• _What is expected_
Print all entries below exactly, without images.

• _Extracted records_
----
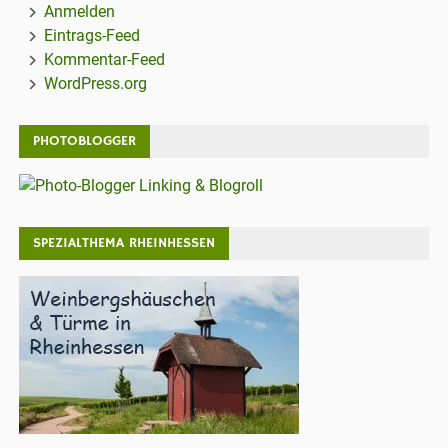
Anmelden
Eintrags-Feed
Kommentar-Feed
WordPress.org
PHOTOBLOGGER
SPEZIALTHEMA RHEINHESSEN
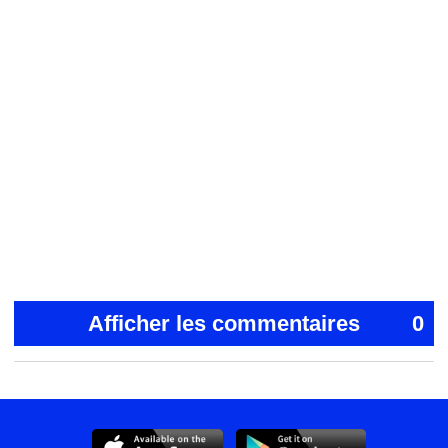
Afficher les commentaires
0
----
• _Response box_
Anmelden
Eintrags-Feed
Kommentar-Feed
WordPress.org
PHOTOBLOGGER
SPEZIALTHEMA RHEINHESSEN
Afficher les commentaires
0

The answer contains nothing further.